Dataset entries
****

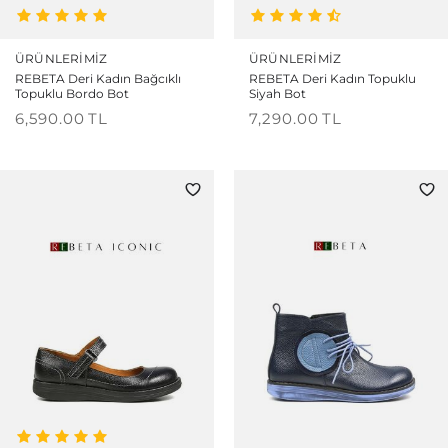
ÜRÜNLERIMIZ
ÜRÜNLERIMIZ
REBETA Deri Kadın Bağcıklı
REBETA Deri Kadın Topuklu
Topuklu Bordo Bot
Siyah Bot
6,590.00
TL
7,290.00
TL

****

Directions for this task: Could you restate the entries word for word, skipping any pictures?

Task result:
ÜRÜNLERIMIZ
ÜRÜNLERIMIZ
REBETA Deri Kadın Bağcıklı
REBETA Deri Kadın Topuklu
Topuklu Bordo Bot
Siyah Bot
6,590.00
TL
7,290.00
TL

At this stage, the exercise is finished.